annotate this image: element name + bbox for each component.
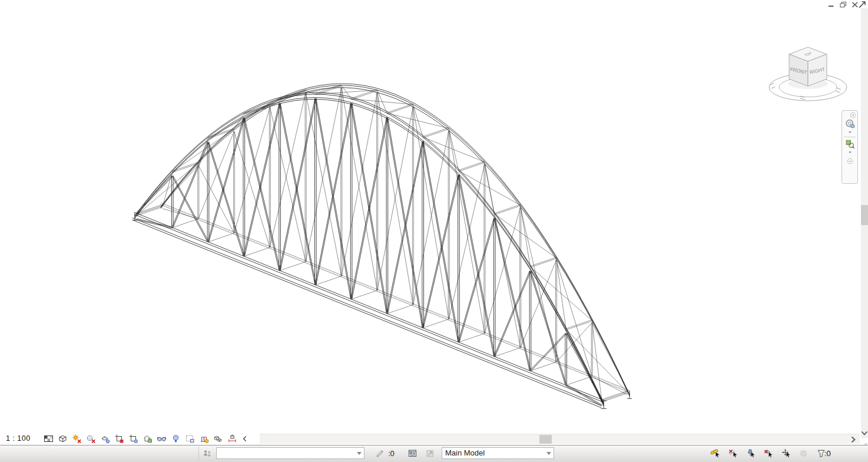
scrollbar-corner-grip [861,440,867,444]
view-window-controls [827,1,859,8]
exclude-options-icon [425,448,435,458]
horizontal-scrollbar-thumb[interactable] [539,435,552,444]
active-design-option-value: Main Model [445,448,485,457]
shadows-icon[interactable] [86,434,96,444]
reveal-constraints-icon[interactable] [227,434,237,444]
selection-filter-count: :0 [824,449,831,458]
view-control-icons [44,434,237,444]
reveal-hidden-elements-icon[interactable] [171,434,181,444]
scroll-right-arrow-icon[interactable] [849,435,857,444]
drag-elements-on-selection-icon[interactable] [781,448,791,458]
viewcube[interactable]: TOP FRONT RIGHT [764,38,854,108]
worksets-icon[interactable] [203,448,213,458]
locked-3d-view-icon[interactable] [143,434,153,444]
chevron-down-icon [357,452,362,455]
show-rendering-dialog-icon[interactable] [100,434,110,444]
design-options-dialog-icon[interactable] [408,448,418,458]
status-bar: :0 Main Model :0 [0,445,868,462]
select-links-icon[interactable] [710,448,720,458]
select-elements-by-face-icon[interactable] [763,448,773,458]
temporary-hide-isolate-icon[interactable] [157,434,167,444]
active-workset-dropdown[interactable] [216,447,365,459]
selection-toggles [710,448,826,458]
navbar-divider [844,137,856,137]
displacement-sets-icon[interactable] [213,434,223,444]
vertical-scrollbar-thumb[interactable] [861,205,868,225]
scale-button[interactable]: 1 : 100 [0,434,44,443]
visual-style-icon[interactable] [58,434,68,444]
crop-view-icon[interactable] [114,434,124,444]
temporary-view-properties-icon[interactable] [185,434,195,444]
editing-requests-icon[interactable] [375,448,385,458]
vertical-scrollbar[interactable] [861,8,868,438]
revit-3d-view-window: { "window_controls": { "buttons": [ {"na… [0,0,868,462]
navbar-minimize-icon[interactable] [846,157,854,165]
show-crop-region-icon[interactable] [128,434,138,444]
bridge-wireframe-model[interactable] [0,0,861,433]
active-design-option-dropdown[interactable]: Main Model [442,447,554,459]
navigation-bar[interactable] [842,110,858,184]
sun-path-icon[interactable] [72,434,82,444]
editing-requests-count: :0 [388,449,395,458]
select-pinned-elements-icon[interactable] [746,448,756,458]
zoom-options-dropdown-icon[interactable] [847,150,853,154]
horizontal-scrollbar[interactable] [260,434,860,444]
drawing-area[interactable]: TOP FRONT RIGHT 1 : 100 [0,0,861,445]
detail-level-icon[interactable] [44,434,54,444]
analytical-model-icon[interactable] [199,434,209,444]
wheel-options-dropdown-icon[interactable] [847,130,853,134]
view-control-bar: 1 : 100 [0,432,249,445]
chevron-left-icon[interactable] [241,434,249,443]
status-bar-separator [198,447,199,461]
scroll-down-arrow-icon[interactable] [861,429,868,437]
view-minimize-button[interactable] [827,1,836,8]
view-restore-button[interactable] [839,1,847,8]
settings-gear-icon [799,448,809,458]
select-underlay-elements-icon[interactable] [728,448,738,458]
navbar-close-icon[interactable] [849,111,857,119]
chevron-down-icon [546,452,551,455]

● Directions
Count the lines in the data that contain the string "FRONT", and give nothing but that number.

● Task response
2